Jacob L. Shapiro, director of analysis
When I was seven, my older sister, then 14, told me Bob Marley was the king of Jamaica. I was skeptical – Bob seemed like a funny name for a king – so I asked my dad about it. After what felt like a thoughtful pause my father replied, “In many ways he was.” That explanation, though not so helpful at the time, turned out to be pretty much true. It wasn’t until I became acquainted with Trojan Records as a teenager that I learned there was more to Jamaican music than Bob Marley and the “Cops” theme song. Lloyd Bradley’s “This Is Reggae Music” makes it clear that there’s a whole lot more.
Bradley’s is a comprehensive history. He traces the evolution of reggae all the way back to its roots, which, as it happens, are pure geopolitics. In the 1950s, growing interest in Jamaica, both as a travel destination and as a source of bauxite, brought an influx of cash to the island nation. Many residents suddenly found themselves with disposable income and even the capacity for upward mobility. The flip side, though, was that those still in the sprawling slums of the capital, Kingston, felt poorer than ever – the new bauxite mines employed far fewer people than they displaced from the countryside, many to Kingston’s shanty towns – and hungered for a culture to call their own. The rival deejays, or sound systems, already at the center of local urban life took on renewed significance. More important, they started turning away from the American rhythm and blues rarities that had been their mainstays in pursuit of a truly Jamaican sound.
My oversimplification of the birth of ska – the buoyant predecessor to rocksteady and reggae – does an injustice to Bradley’s rendering. He treats his subject with the depth and seriousness it deserves, whether in explaining the role of Haile Selassie in Rastafarianism or in describing the indigenous record industry that sprang up in Kingston in the 1960s. But he manages to do so at no expense to fun or readability. Bradley, a music journalist, knows a good story and how to tell it. He preserves the Jamaican inflections of his interviewees’ speech and deftly works the lexicon of reggae, with its sound clashes and riddims, into the text. There’s no mistaking his enthusiasm for the music and the people he writes about, and it’s hard not to feel some of that passion as a reader.

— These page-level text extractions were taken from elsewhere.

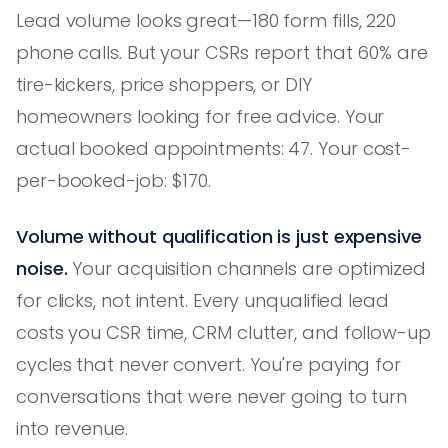
Lead volume looks great—180 form fills, 220
phone calls. But your CSRs report that 60% are
tire-kickers, price shoppers, or DIY
homeowners looking for free advice. Your
actual booked appointments: 47. Your cost-
per-booked-job: $170.
Volume without qualification is just expensive
noise.
Your acquisition channels are optimized
for clicks, not intent. Every unqualified lead
costs you CSR time, CRM clutter, and follow-up
cycles that never convert. You're paying for
conversations that were never going to turn
into revenue.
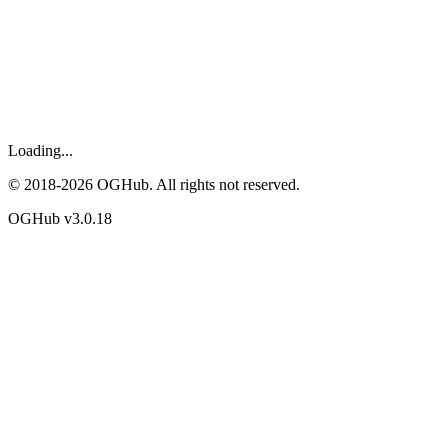
Loading...
© 2018-
2026
OGHub. All rights not reserved.
OGHub v
3.0.18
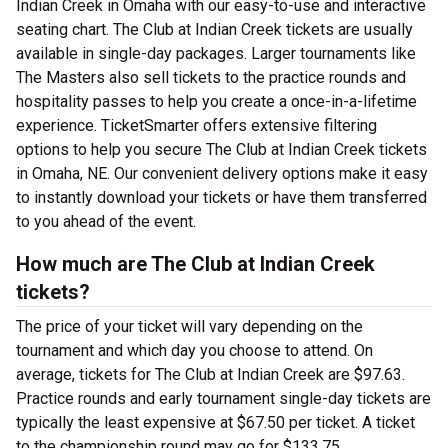
Indian Creek in Omaha with our easy-to-use and interactive
seating chart. The Club at Indian Creek tickets are usually
available in single-day packages. Larger tournaments like
The Masters also sell tickets to the practice rounds and
hospitality passes to help you create a once-in-a-lifetime
experience. TicketSmarter offers extensive filtering
options to help you secure The Club at Indian Creek tickets
in Omaha, NE. Our convenient delivery options make it easy
to instantly download your tickets or have them transferred
to you ahead of the event.
How much are The Club at Indian Creek
tickets?
The price of your ticket will vary depending on the
tournament and which day you choose to attend. On
average, tickets for The Club at Indian Creek are $97.63.
Practice rounds and early tournament single-day tickets are
typically the least expensive at $67.50 per ticket. A ticket
to the championship round may go for $133.75.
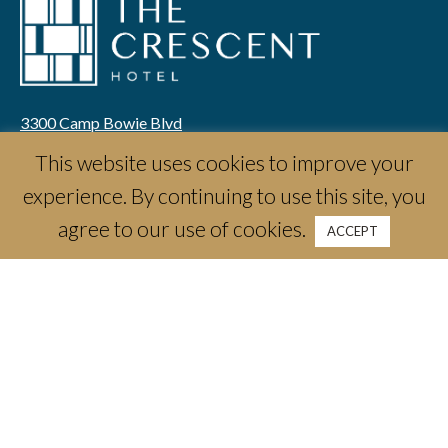
3300 Camp Bowie Blvd
Fort Worth, TX 76107
This website uses cookies to improve your
email:
info@thecrescenthotelfw.com
experience. By continuing to use this site, you
phone:
(817) 661-1788
agree to our use of cookies.
ACCEPT
Stay
Offers & Packages
Weddings & Celebrations
Meetings & Events
Dine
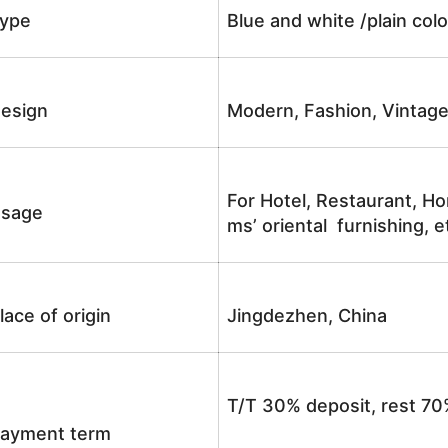
ype
Blue and white /plain co
esign
Modern, Fashion, Vintag
For Hotel, Restaurant, Ho
sage
ms’ oriental furnishing, e
lace of origin
Jingdezhen, China
T/T 30% deposit, rest 70
ayment term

Of course, I imagine it would be harder still to approach the book with no prior interest in or knowledge of reggae. Bradley goes to great lengths – the book clocks in at well over 500 pages – to explain and contextualize whatever concept he’s discussing, be it Garveyism or rocksteady. Even so, the pace at which he drops names of tracks and people is dizzying at times. As someone who once spent six years trying to figure out the name of a particularly catchy tune I had heard on a jukebox somewhere (“Hard Life” by Merlene Webber), I may have been readier than most for all that “This Is Reggae Music” has to throw at readers.